Übrigens …

Der Schwarze Obelisk im Theater Osnabrück

Faszinierend auseinandergebrochen

Kleine Kardinalfrage des postdramatischen Theaters: Wenn ich einen Roman auf die Bühne bringe, bin ich dann verpflichtet, seine Handlung zu erzählen? Eigentlich leicht zu beantworten: Natürlich nicht. Aber Unmut zieht man sich dann schon zu als Regisseur, wenn man den Text tatsächlich als Material verwendet, auseinanderbricht, ihn für die eigene Idee, die eigene Geschichte wieder neu zusammensetzt.

„Schauspiel nach Erich Maria Remarque“ nennen Marco Storman und sein Bearbeiter Carsten Golbeck ihre Version des Zwischenkriegsromans Der Schwarze Obelisk von Osnabrücks wohl berühmtestem Bürger aller Zeiten. Was den Regisseur daran interessiert, wird schnell klar. Ihm geht es um die gesellschaftliche Depression der mittleren und unteren sozialen Schichten, ihr Gefühl von der Politik verlassen, vom Leben abgekoppelt zu sein. Hier zieht Storman deutliche Parallelen zur heutigen gesellschaftlichen Situation. Immerhin spielt in Remarques Text aufkommender, dumpf-aggressiver Nationalismus eine große Rolle.
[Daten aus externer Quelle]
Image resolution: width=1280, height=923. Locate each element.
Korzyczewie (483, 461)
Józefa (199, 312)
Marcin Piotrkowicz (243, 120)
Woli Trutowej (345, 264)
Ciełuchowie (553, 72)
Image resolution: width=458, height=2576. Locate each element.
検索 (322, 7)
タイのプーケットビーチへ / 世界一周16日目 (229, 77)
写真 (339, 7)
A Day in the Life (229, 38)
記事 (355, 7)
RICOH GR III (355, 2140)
Wer denkt da heute nicht an PEGIDA? Dass das Konzept großenteils aufgeht, obwohl keine Geschichte im engeren Sinne erzählt wird, liegt am Mut zur eigenen, manchmal durchaus rätselhaften Form und Ästhetik. Und vor allem an den fantastischen Schauspielern.
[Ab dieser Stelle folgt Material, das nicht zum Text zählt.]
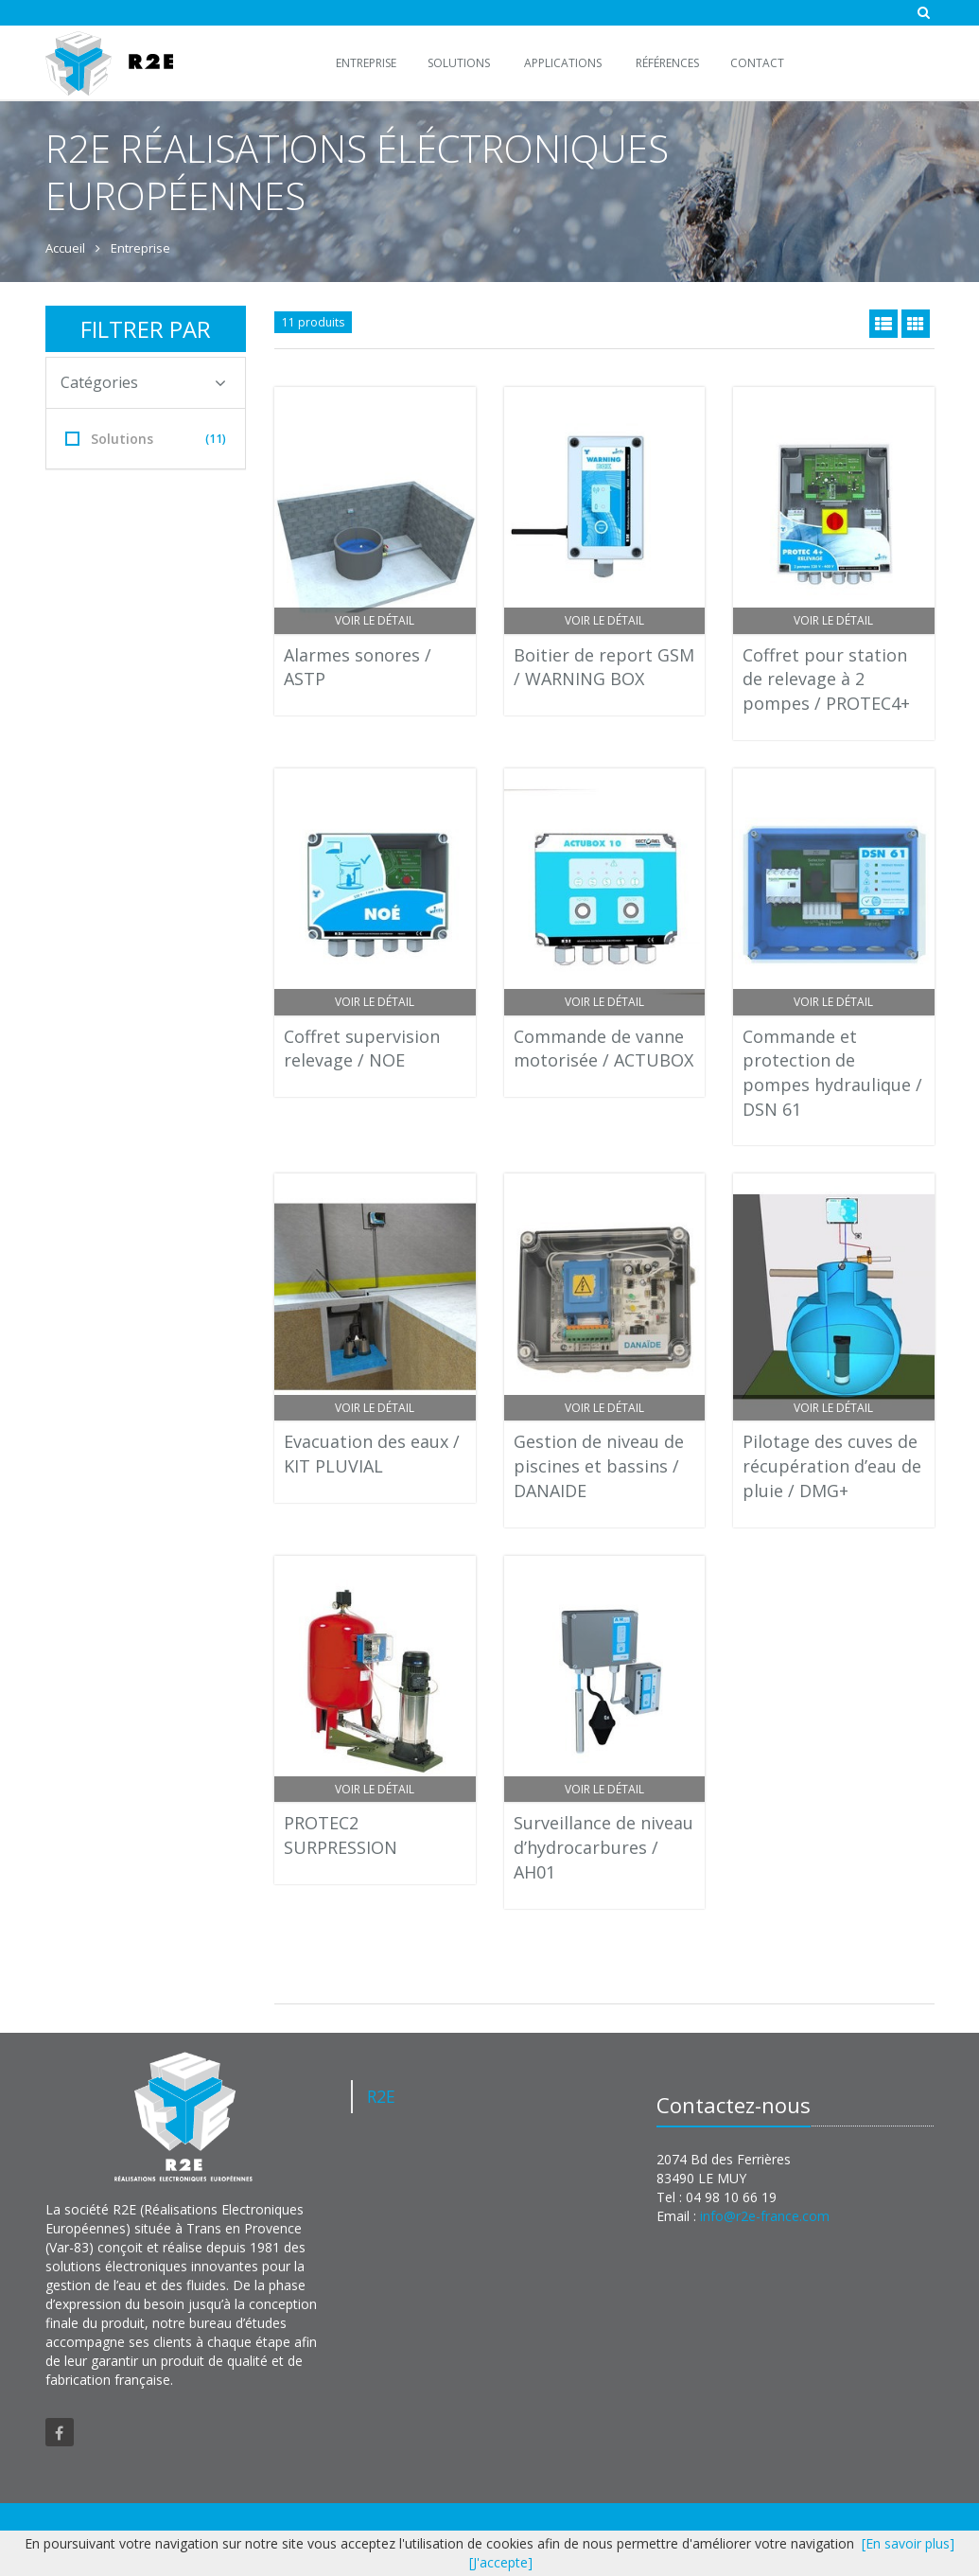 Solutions (459, 63)
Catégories (144, 382)
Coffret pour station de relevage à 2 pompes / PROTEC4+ (826, 679)
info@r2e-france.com (765, 2216)
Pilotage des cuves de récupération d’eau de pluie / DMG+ (832, 1465)
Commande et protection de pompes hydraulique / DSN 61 (832, 1072)
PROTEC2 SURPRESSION (340, 1835)
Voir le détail (374, 620)
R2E (381, 2096)
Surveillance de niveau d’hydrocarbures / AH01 (603, 1846)
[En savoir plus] (908, 2543)
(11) (215, 439)
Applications (563, 63)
Da irrlichtert Stefan Ullrich als ‚Schatten‘ mit fast dämonischer Präsenz durch den Abend, mal Blaupause des Autors, mal Schicksalsahnung, mal zynisches Über-Ich. Da verkörpert Stephanie Schadeweg grazil und doch bodenständig die Utopie eines rettenden Liebesideals ohne sich gleichzeitig kokett als ideale Geliebte zu präsentieren. Stephan Haschke brilliert in kleinen Rollen, ist furchterregender Ober-Nationalist und fast noch stärker furchterregender Conferencier zum Ende hin. Seine Partnerin ist Anne Hoffmann, hier kalt lächelnder, überlegener Superschuss in –zig Erscheinungsformen. Ihre stille, nur von dezent wummernden Bässen untermalte, minutenlang statisch ausgedehnte Annäherung an die Hauptfigur gerät – trotz fast völliger Abwesenheit von Bühnenaktion – zu einem ganz und gar merkwürdigen Höhepunkt dieser merkwürdigen, sehr schwer beschreibbaren Aufführungen. Der Protagonist Ludwig ist Patrick Berg, ein sensibler Leidensmann als Möchtegern-Optimist. Man mag ihn. Und seinen Freund den Georg von Dennis Pörtner, den mag man auch. Beide haben ein Kriegstrauma. Ludwig vergräbt es in sich und den Frauen, Georg zeigt es vor, versucht es kantig wegzulächeln und muss es doch bei sich behalten.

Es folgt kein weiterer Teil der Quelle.